- WORK REQUIRED -
Once the line with "期発見は嘘で重病説やステージも" is found, return it along with every line after it, exactly, through the end of the material.

- DATA SUPPLIED -
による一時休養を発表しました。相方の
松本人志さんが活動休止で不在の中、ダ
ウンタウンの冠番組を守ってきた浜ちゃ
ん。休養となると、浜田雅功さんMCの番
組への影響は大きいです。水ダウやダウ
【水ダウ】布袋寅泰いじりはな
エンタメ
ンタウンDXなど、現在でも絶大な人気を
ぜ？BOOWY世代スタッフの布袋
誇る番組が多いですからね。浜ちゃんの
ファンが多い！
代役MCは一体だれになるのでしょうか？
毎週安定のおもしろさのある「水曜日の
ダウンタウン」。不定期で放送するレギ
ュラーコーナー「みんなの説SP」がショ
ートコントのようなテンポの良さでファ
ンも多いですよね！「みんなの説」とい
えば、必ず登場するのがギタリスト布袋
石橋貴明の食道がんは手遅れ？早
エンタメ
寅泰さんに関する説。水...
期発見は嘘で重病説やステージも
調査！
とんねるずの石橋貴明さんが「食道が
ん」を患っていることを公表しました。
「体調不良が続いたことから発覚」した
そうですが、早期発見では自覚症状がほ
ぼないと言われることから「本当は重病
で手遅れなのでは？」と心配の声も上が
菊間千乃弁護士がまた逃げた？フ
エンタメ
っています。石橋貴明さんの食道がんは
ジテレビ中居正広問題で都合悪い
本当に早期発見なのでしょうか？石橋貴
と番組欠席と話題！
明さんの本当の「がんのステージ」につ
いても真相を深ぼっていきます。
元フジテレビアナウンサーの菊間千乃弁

- SOLUTION FOR THIS EXERCISE -
期発見は嘘で重病説やステージも
調査！
とんねるずの石橋貴明さんが「食道が
ん」を患っていることを公表しました。
「体調不良が続いたことから発覚」した
そうですが、早期発見では自覚症状がほ
ぼないと言われることから「本当は重病
で手遅れなのでは？」と心配の声も上が
菊間千乃弁護士がまた逃げた？フ
エンタメ
っています。石橋貴明さんの食道がんは
ジテレビ中居正広問題で都合悪い
本当に早期発見なのでしょうか？石橋貴
と番組欠席と話題！
明さんの本当の「がんのステージ」につ
いても真相を深ぼっていきます。
元フジテレビアナウンサーの菊間千乃弁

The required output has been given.